Your objective
Show each line of the records below where the word "Σπουδές" occurs.

Collected data:
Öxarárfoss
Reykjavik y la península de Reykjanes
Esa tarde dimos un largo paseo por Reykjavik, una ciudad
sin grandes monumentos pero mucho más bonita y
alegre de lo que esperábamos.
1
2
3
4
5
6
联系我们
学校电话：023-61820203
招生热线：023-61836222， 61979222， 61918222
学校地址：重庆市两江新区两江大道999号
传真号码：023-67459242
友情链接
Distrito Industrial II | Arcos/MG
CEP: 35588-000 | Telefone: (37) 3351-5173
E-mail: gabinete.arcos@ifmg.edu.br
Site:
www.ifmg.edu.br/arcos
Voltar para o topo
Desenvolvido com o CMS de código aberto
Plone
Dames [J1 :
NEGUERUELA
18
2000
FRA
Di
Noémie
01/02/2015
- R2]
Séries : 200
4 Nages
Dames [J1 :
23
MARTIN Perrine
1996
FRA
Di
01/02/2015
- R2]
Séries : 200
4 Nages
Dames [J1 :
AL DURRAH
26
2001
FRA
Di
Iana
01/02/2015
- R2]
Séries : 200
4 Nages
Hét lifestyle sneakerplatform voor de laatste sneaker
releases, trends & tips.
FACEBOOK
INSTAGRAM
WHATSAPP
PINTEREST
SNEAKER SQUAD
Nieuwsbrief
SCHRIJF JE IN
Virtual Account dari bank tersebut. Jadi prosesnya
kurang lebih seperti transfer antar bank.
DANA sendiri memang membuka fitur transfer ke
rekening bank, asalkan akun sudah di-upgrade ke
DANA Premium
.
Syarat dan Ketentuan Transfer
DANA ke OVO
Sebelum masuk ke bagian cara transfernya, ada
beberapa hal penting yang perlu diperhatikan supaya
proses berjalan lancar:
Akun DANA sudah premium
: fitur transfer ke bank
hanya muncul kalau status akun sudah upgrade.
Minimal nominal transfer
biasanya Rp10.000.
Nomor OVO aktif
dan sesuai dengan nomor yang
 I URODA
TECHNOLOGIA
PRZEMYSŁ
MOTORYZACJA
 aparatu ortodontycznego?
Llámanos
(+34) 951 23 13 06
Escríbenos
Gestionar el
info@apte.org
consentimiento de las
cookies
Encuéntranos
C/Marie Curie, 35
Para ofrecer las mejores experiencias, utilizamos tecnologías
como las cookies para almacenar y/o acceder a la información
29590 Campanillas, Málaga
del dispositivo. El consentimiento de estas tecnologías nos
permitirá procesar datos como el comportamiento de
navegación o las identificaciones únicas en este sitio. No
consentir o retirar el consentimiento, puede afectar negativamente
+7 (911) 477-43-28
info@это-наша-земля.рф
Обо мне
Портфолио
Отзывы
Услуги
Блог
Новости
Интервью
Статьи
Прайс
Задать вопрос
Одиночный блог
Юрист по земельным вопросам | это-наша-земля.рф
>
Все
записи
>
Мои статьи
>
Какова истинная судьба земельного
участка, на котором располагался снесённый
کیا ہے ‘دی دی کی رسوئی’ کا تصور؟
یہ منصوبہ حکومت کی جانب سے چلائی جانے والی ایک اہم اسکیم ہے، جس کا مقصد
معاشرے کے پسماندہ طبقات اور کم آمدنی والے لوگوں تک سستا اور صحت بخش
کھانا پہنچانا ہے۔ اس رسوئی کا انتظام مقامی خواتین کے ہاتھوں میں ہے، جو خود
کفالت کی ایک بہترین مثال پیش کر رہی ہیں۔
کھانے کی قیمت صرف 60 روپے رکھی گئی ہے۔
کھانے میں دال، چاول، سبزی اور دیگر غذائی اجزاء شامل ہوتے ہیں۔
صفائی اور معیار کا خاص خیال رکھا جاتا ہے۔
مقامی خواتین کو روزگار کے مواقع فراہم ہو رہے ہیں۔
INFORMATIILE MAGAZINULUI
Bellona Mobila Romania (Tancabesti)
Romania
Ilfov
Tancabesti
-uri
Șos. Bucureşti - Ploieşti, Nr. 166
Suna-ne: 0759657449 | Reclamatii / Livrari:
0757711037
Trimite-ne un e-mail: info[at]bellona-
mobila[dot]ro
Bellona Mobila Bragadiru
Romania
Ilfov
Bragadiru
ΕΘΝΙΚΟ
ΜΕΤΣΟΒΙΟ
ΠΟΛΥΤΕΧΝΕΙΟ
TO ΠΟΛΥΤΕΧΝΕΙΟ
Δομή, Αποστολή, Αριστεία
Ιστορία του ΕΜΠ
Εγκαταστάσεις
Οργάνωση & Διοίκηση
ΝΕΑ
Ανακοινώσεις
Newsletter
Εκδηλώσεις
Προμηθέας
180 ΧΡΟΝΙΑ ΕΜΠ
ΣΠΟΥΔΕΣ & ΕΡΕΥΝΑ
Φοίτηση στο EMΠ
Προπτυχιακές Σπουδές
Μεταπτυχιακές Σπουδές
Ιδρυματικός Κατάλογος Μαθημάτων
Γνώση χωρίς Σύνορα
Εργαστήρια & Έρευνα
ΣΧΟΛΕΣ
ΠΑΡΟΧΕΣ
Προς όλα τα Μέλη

--

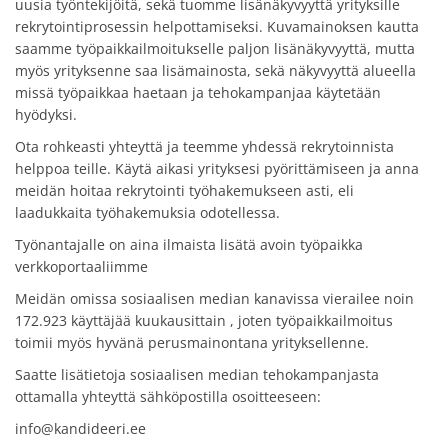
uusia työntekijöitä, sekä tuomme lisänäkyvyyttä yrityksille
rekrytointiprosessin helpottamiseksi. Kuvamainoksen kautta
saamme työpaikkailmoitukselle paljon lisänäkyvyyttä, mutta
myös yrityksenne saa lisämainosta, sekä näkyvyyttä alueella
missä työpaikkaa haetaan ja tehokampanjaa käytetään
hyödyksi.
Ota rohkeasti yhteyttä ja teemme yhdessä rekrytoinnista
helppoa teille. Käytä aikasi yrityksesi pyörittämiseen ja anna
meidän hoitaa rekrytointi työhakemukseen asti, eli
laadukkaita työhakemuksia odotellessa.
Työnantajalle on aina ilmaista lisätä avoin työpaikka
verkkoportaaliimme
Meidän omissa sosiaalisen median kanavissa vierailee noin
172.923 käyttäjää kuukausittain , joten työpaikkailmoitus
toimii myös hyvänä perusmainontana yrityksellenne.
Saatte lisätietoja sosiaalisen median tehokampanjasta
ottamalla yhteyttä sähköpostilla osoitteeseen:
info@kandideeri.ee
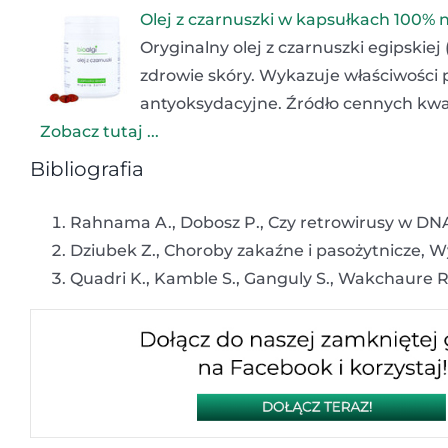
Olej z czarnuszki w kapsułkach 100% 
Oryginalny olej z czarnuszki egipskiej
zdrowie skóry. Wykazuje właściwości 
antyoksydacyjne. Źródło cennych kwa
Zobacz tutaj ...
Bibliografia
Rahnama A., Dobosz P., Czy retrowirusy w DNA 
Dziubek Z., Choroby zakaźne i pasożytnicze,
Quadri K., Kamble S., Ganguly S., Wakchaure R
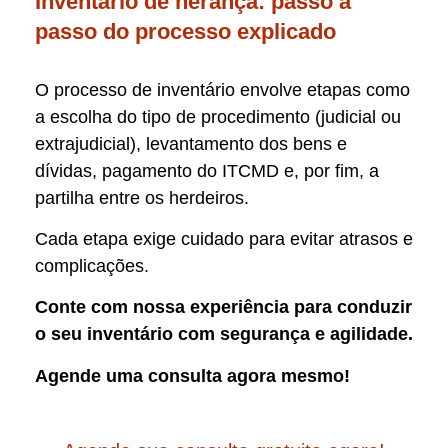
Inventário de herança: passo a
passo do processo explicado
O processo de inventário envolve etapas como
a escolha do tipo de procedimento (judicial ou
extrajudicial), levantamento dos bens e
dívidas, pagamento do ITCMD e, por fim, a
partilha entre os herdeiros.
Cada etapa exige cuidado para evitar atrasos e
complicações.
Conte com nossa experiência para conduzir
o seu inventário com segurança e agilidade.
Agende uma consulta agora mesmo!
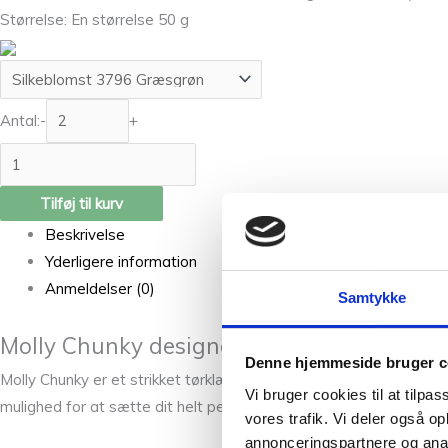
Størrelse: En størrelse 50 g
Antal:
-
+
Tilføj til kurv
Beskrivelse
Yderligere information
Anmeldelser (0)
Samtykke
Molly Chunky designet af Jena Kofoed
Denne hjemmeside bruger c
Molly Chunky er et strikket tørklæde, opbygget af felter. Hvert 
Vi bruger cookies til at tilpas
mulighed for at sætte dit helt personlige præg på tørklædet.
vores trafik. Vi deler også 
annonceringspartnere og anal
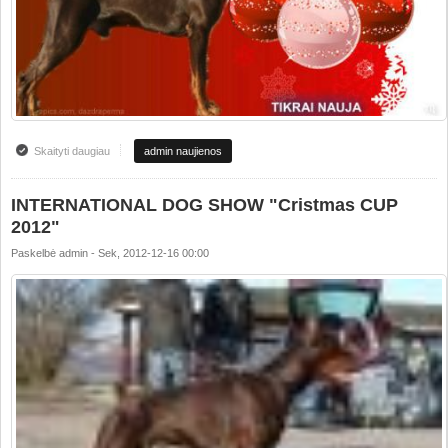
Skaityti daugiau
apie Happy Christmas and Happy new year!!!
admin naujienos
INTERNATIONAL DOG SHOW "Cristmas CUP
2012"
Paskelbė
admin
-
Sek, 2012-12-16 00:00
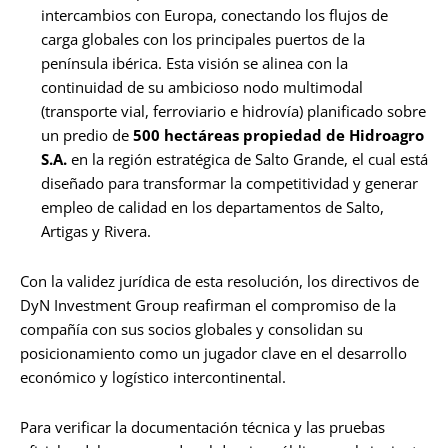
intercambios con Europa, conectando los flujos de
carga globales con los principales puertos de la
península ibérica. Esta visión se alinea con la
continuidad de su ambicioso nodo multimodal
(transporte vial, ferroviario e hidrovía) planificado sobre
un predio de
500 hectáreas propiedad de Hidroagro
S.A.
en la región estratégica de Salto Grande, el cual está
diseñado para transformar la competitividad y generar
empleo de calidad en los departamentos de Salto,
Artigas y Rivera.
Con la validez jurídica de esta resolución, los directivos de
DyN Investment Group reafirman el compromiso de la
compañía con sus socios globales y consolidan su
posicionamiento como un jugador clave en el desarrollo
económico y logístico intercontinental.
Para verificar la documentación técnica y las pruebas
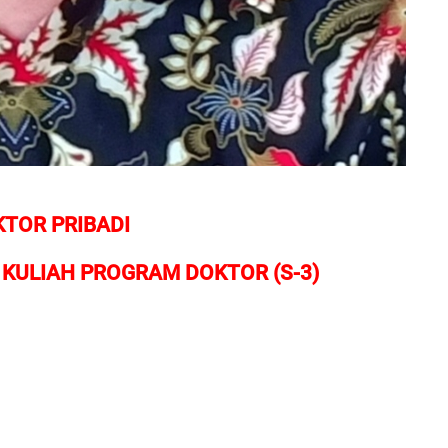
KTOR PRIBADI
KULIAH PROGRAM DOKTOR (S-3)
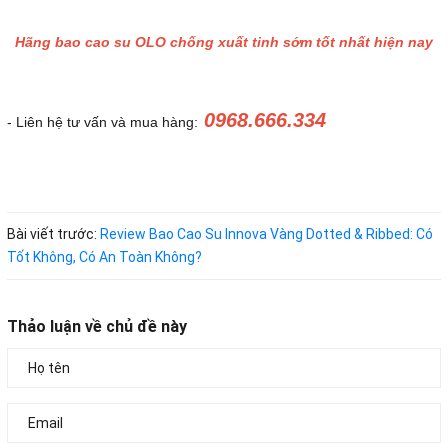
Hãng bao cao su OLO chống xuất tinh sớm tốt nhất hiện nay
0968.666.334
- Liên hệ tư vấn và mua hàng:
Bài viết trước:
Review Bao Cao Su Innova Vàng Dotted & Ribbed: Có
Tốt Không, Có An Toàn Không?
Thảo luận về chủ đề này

Completed task
Προπτυχιακές Σπουδές
Μεταπτυχιακές Σπουδές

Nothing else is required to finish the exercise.